Armed bellringers just gives it all a homey touch, don’t you think?
We were working on the new studio today, bringing some things to decorate the space a bit before we start moving the big, heavy things. I have a photo taken by a former student of mine named Craig Cutler who is a photographer in New York City and a big deal in the world of advertising photography.
Craig was chosen to shoot a photo for the Life Magazine celebrating the 100 most important moments of the last millennium. As fate would have it he was chosen to represent Johannes Gutenberg as moment NUMBER ONE. He got to hold the bible, turn the pages, and choose which page would be used for the photo. Whew.
It is kind of coincidental that in my retirement I’ve gravitated to letterpress printing.
Here is Craig’s photo.
In Jill and my travels we’ve now seen 10 of the 48 or so Gutenberg Bibles.
If you stop by our studio you can see the original photo of Craig’s.
These are keepsakes we made for a gathering of members of the William Morris Society to remember the event.
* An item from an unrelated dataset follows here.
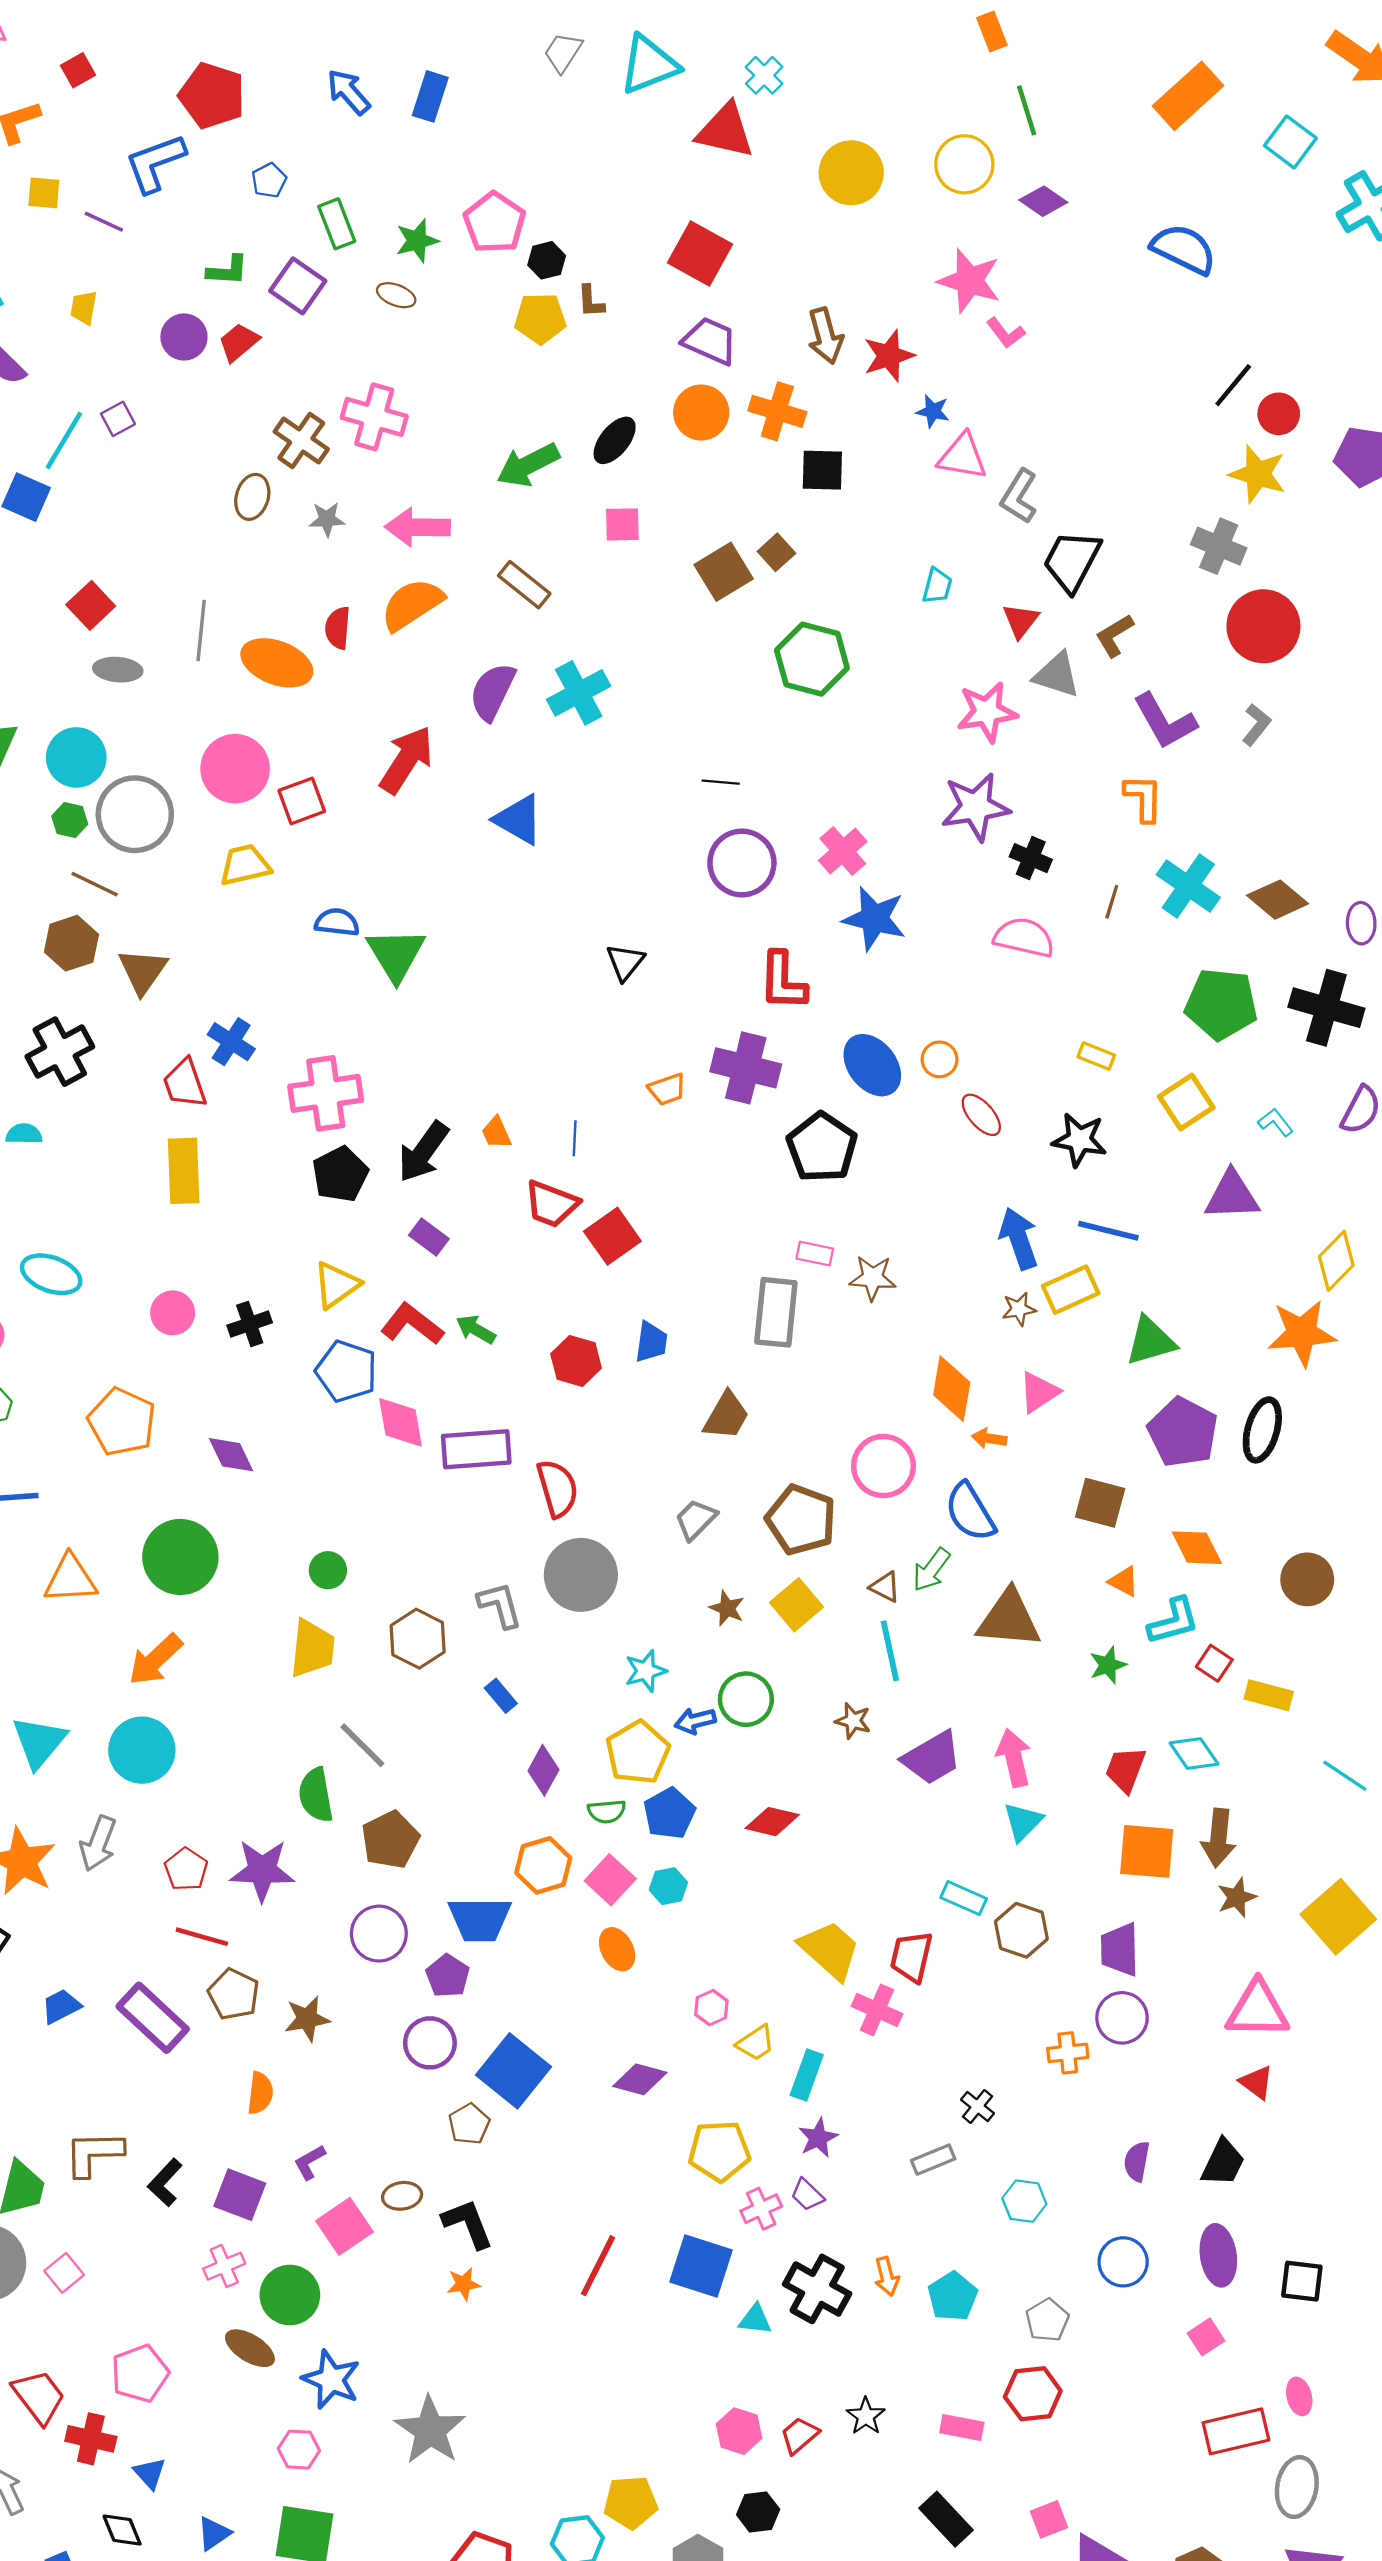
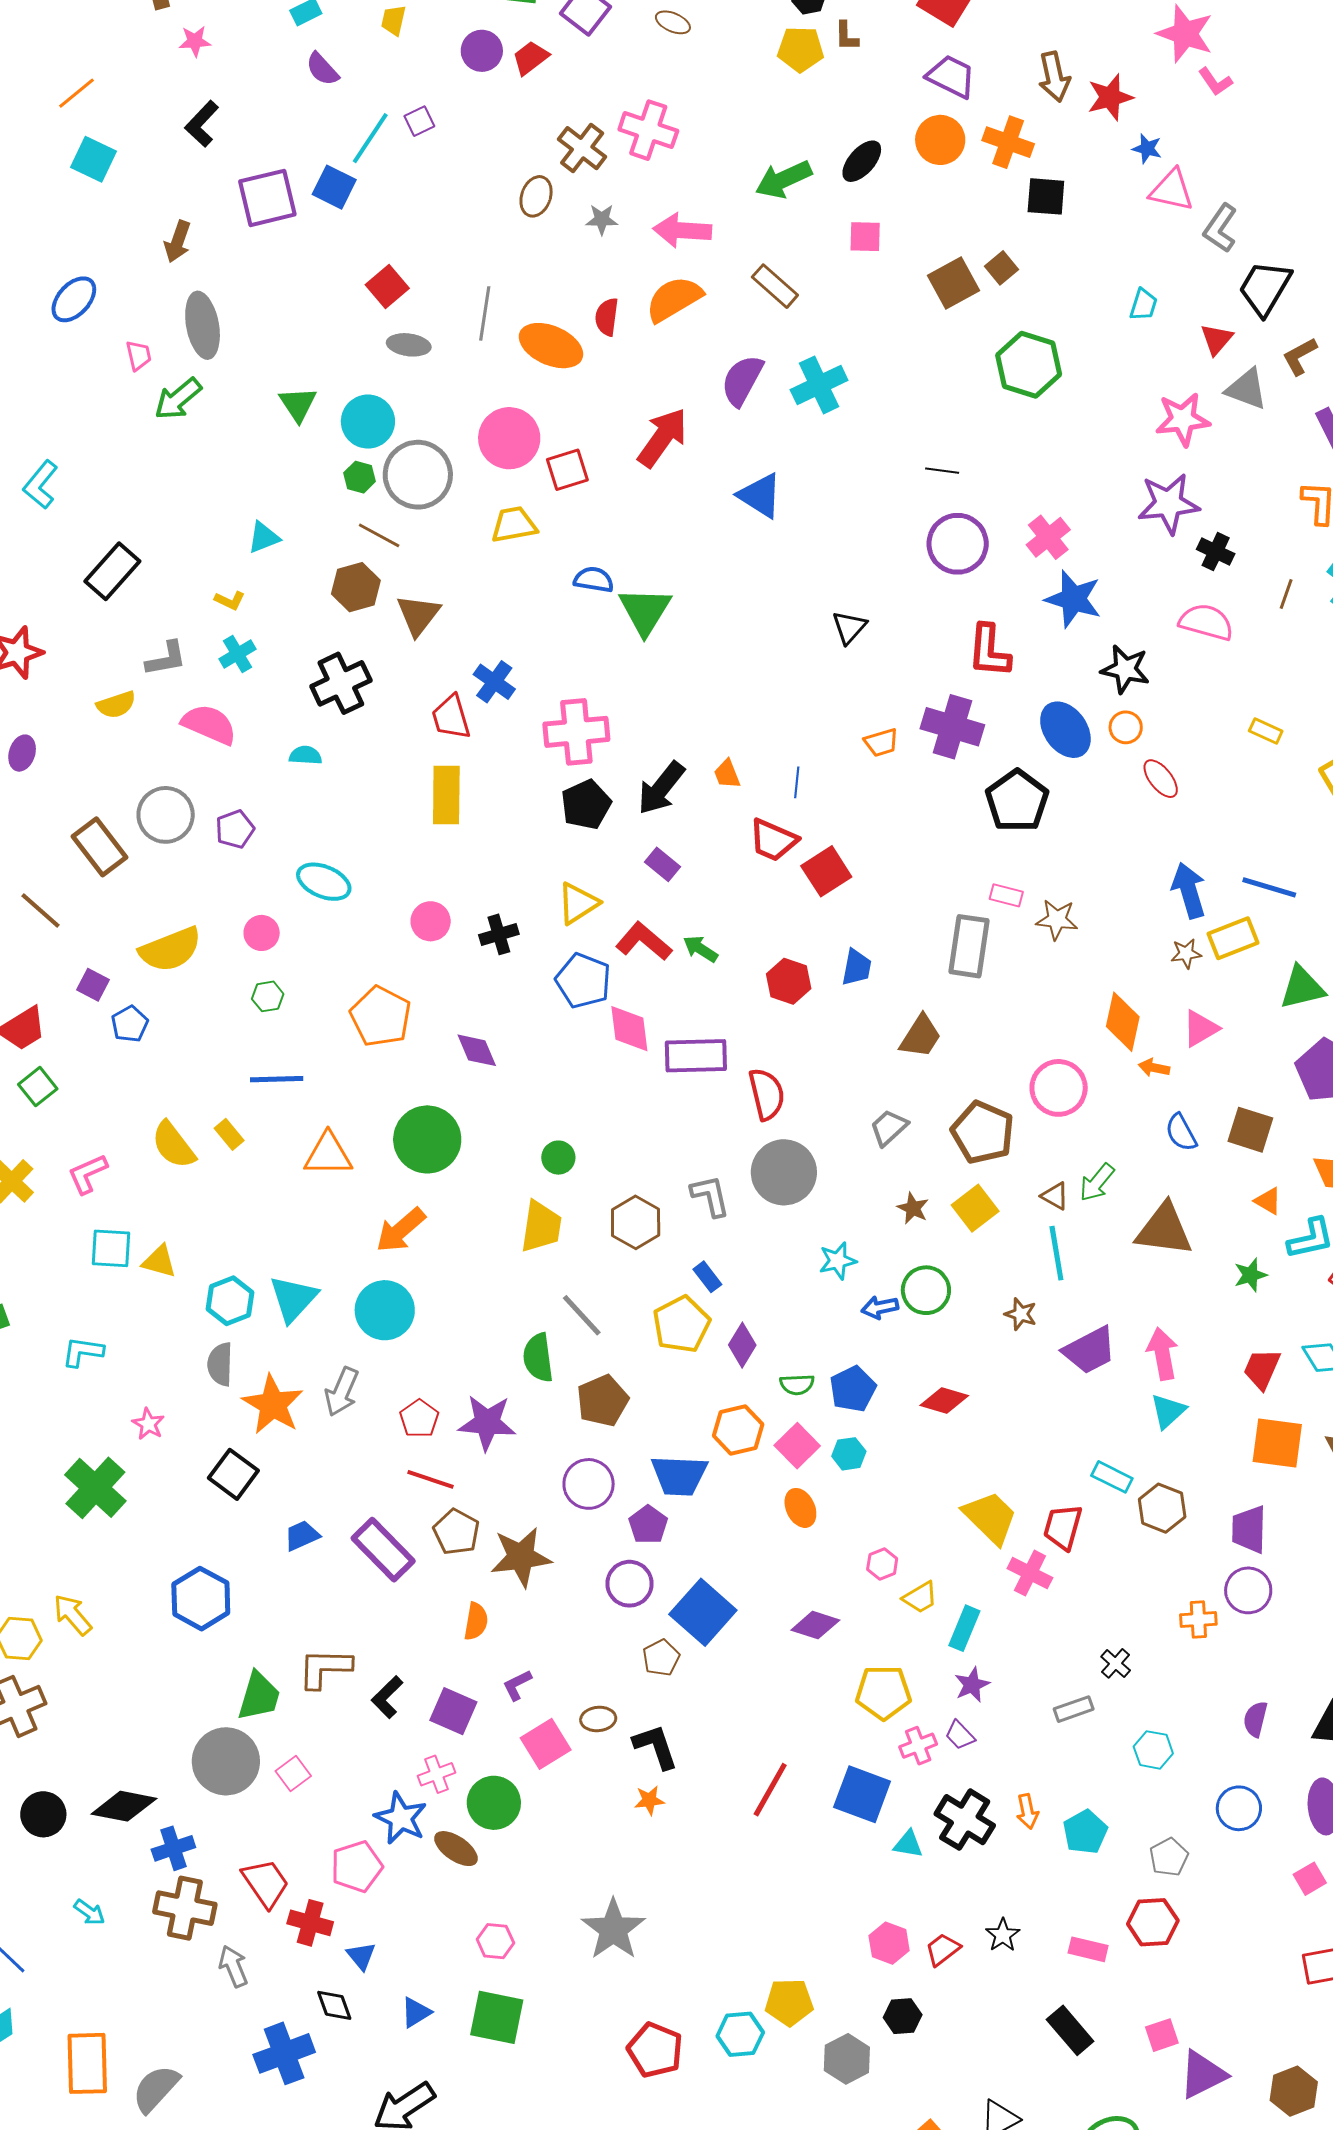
black star: (1079, 1140) -> (1125, 669), moved
blue semicircle: (970, 1512) -> (1181, 1132), moved, size x0.7
yellow pentagon: (638, 1753) -> (681, 1324), moved
brown star: (307, 2019) -> (521, 1557), size x1.5
blue star: (331, 2380) -> (401, 1818), moved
Keepsakes are one of our favorite things to produce with letterpress.
The William Morris Society gathered at the home of artist and landscape architect, Judy Hanks-Henn, on Saturday, August 25th for a tour of her Morris-influenced home. Following are a few photos of the gathering and her home.
trips Friday July 13 2007 07:47 pm
Ah, the Internet.
Rik Hoffman who taught at Sul Ross State University when I was there from 1971-74 (and I’m not sure we’ve spoken since then) sent this photo of me (left and without my beard) and Claude Thormalen (Sul Ross Dean of Students) hiking in the Chisos Mountains of Texas up near Boot Springs. Claude, Rik and I would often go on these kinds of hikes and float the Rio Grande River in rafts as it passed through Big Bend National Park.
Lots of beer and tequila flowed around and through these trips.
trips Sunday July 01 2007 08:31 pm
Jill and I were invited to the wedding of Ben Thoma, one of my students that has become a good friend.
Here is a photo of the VC classmates who were also attending.
Front row / left to right: Emily Mellor, Jessie Perlin, Ben Thoma, Dee Geraci, Christie McPartlan.
Back row / left to right: Karla Burger, Jillian Cordes, Sarah Salvatoriello, Russell Fraze, Carly Tushingham, Ray Nichols.
trips Wednesday March 28 2007 07:51 am
Six of our placements found to date.
6) #167 - July 12, 2007 in The Elephant Vanishes by Murakami
5) #122 - May 17, 2007 in Leaves of Grass by Walt Whitman
4) #115 - May 4, 2007 in On The Road by Jack Kerouac
3) #83 - March 24, 2007 in Collected Poems of Robert Frost by Robert Frost
2) #61 - February 11, 2007 in The Cantos by Ezra Pound
1) #38 - January 20, 2007 in The Catcher in the Rye by J.D. Salinger
. . .
We thought the ‘trips’ category was an interesting place to put this entry.